The Collective Redress Directive – EU class actions on the horizon?

The new EU Directive on representative actions for the protection of the collective interests of consumers (the “Directive”) requires EU member states to put in place procedures by which qualified entities are able to bring representative actions to seek injunctions, damages and other redress on behalf of consumers. Although the member states have two years to implement the Directive and a further six months to apply the new provisions, companies active in Europe are advised to familiarise themselves with the upcoming changes to minimise potential risks.

Implementation of the Directive

The approach to collective redress is not consistent across the member states of the EU. Some European jurisdictions do not yet have any collective redress instruments in place, while others have developed specific but limited procedures against the background of their own legal traditions. When implementing the Directive, member states may try to take account of local particularities and customs, which could lead to a confusing thicket of regulations across the EU. The Directive grants member states room to manoeuvre in some areas and strict guidelines in others:

  • The representative actions envisaged under the draft Directive are in principle limited in scope: the infringement for which representative proceedings may be brought must relate to a wide but limited set of European Directives and Regulations on consumer protection as set out in Annex I to the Directive. However, the member states are free to apply the provisions of the Directive to additional areas, which could create significant additional risks for companies.
  • Under the Directive, the EU member states are obliged to make at least one representative action procedure available to consumers. Qualified entities must be able to obtain (i) injunctive relief and (ii) redress (including compensation, repair, replacement, price reduction, contract termination or reimbursement, but not punitive damages).
  • As collective damages actions are unknown in some EU jurisdictions (e.g.
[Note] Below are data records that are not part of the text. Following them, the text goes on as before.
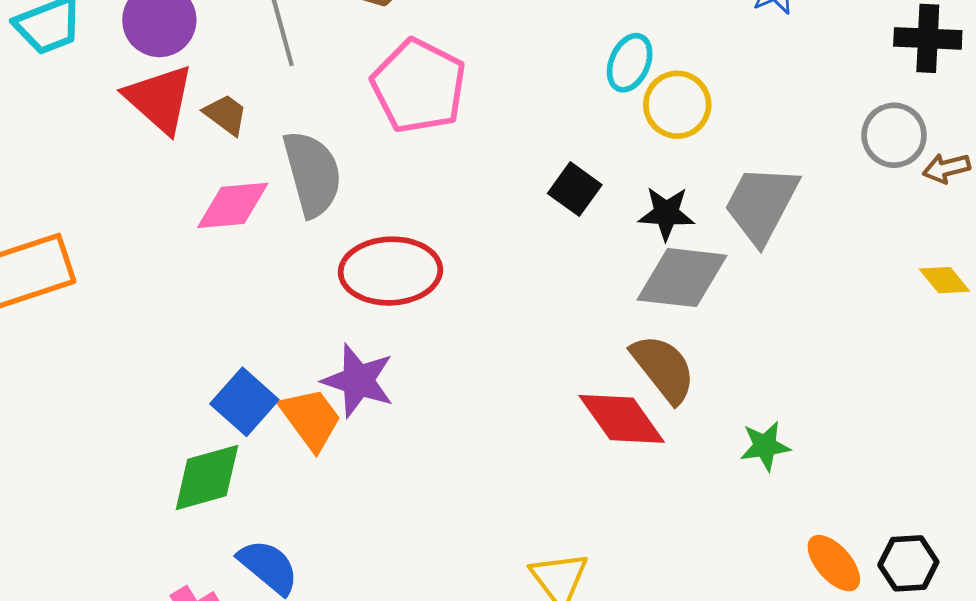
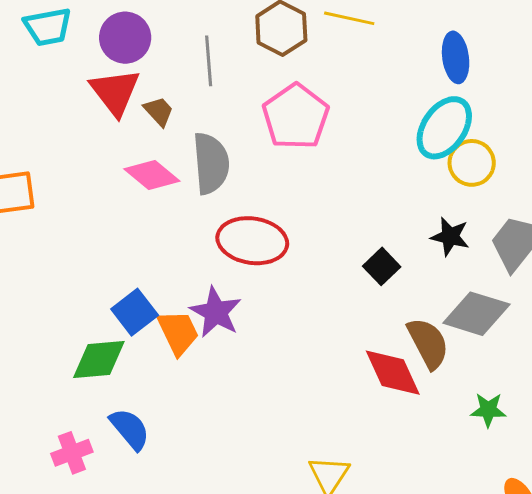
cyan ellipse: (630, 63) -> (444, 128), size x1.6
black square: (575, 189) -> (382, 266), moved
pink diamond: (233, 205) -> (152, 175), turned 34
gray diamond: (682, 278) -> (476, 314), moved

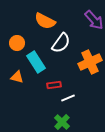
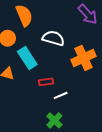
orange semicircle: (45, 21) -> (24, 15), moved, turned -140
white semicircle: (61, 43) -> (53, 38), turned -110

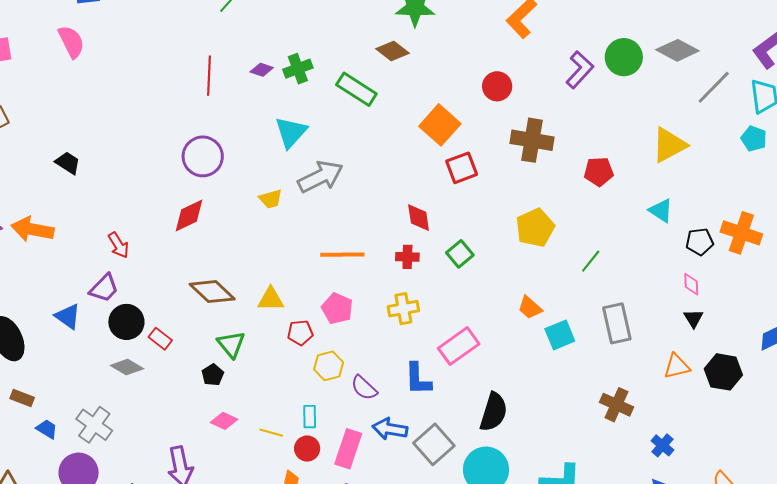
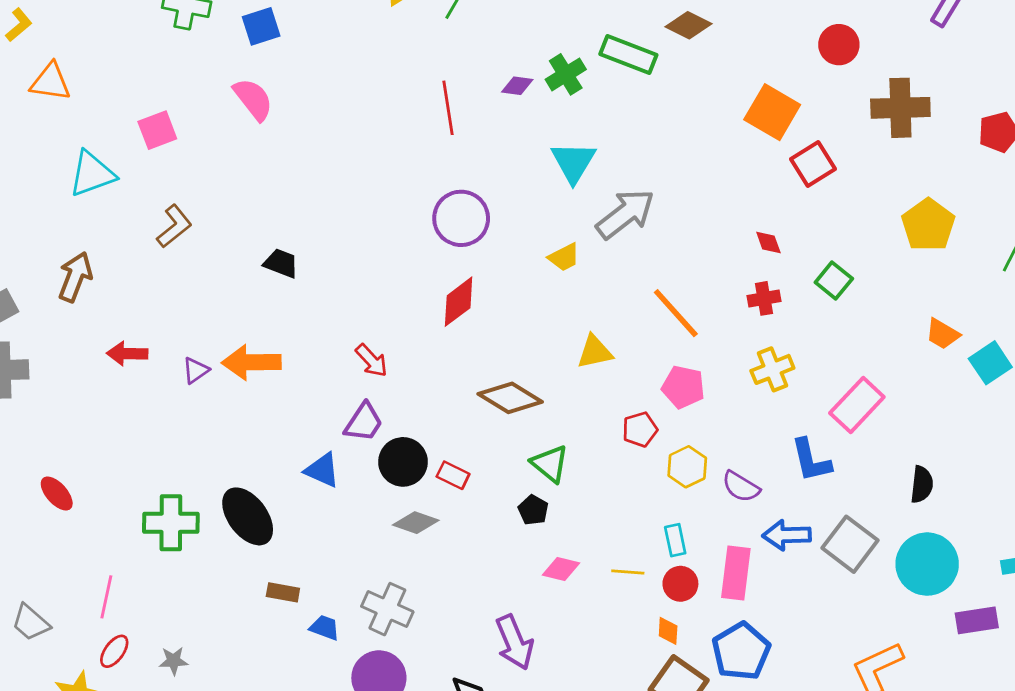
green rectangle: (356, 89) -> (628, 55), moved
red diamond: (419, 218) -> (768, 243), size x0.7
orange line: (342, 255) -> (676, 313), turned 60
yellow triangle: (271, 299) -> (595, 352), moved
black semicircle: (494, 412) -> (922, 484), size x0.7

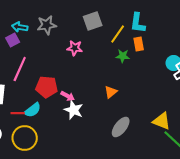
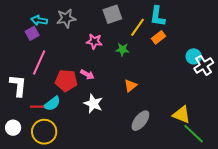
orange rectangle: (139, 44) -> (159, 37), turned 64
green star: (123, 56) -> (122, 49), moved
pink arrow: (68, 96) -> (87, 74), moved

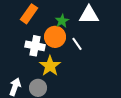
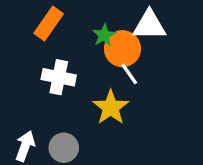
orange circle: (55, 37) -> (122, 49), moved
yellow star: (50, 66) -> (111, 107), moved

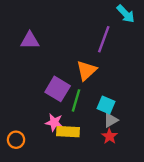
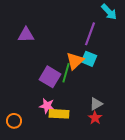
green line: (76, 100) -> (66, 73), moved
cyan square: (106, 105) -> (89, 59), moved

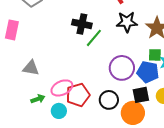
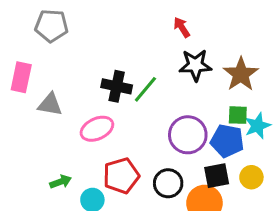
black cross: (82, 24) -> (117, 86), moved
gray triangle: (31, 68) -> (50, 105), moved
pink ellipse: (62, 88) -> (97, 129), moved

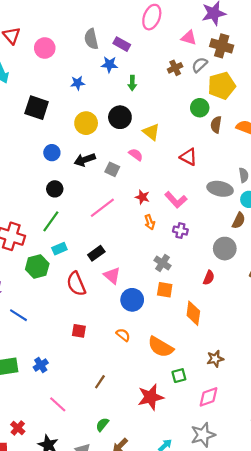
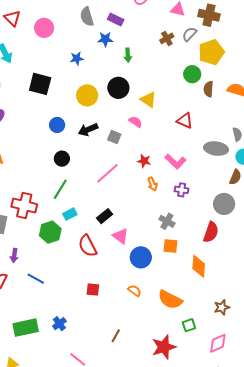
red semicircle: (209, 278) -> (211, 232), size x1.5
Germany), the Directive includes safeguard measures to prevent abuse. One of these measures is to limit the right of action to qualified entities that have been designated by a member state. For cross-border cases, these entities must comply with certain criteria that are listed in the Directive. For domestic actions, member states are entitled to set out criteria that must only “be consistent” with the objectives of the Directive. Member states enjoy a considerable degree of discretion in this regard and may even designate a qualified entity on an ad hoc basis for the purpose of bringing a particular domestic action.
  • During the legislative process, it was discussed at some length whether consumers must actively join the collective action (“opt-in”) or whether a qualified entity can sue on behalf of all consumers who do not explicitly decline to take part (“opt-out”). The final text adopted both approaches. Under the Directive, individual consumers shall not be required to expressly agree to be represented by the qualified entity in a claim seeking an injunction. Where substantive redress is sought in a cross-border case, individual parties will always be obliged to opt in. In purely national proceedings, however, the decision is left to the member state, which may also decide to require the participation of a minimum number of consumers before permitting the claim to proceed.
  • As outlined in our more comprehensive overview, the Directive also includes provisions on the effect of collective actions on individual claims and parallel proceedings, disclosure, the allocation of costs, third party funding and settlements, which give member states room to manoeuvre.
  • There is only limited, if any, guidance on procedural aspects such as admissibility, evidence and means of appeal.
Pitfalls for companies

For companies, how the Directive is ultimately implemented will be crucial:

  • First, companies should check whether the member states in which they are active have extended the implementation of the Directive to areas not listed in the Directive (e.g., competition law, which is currently outside the list in Annex 1). Such gold-plating could pose significant additional risks.
  • Second, if certain member states opt for more consumer-friendly legislation than others (e.g. in relation to the consumer quorum, limitation periods or opt-out mechanisms), qualified entities may launch their representative actions in these jurisdictions. They may very well also choose jurisdictions that have procedural advantages from their point of view (e.g. in relation to admissibility requirements or disclosure) and/or lower thresholds for classifying as a qualified entity. The Directive does not prevent or regulate such forum shopping. It is thus important for companies to monitor the legislation in all relevant member states instead of focussing on the larger ones or the “usual suspects”.
  • Third, it is unclear whether parallel proceedings in a number of member states can be avoided. Effective litigation management will therefore require a strategic and coordinated approach across jurisdictions.

Generally, while member states have some leeway in how they implement the Directive and the risks for companies could differ accordingly, the litigious landscape in Europe will undoubtedly change significantly. It is to be expected that the Directive will lead to an increase of collective actions in the EU. We will be monitoring the implementation process closely and will continue to update you on progress at national level as well as cross-jurisdictional issues, as they arise.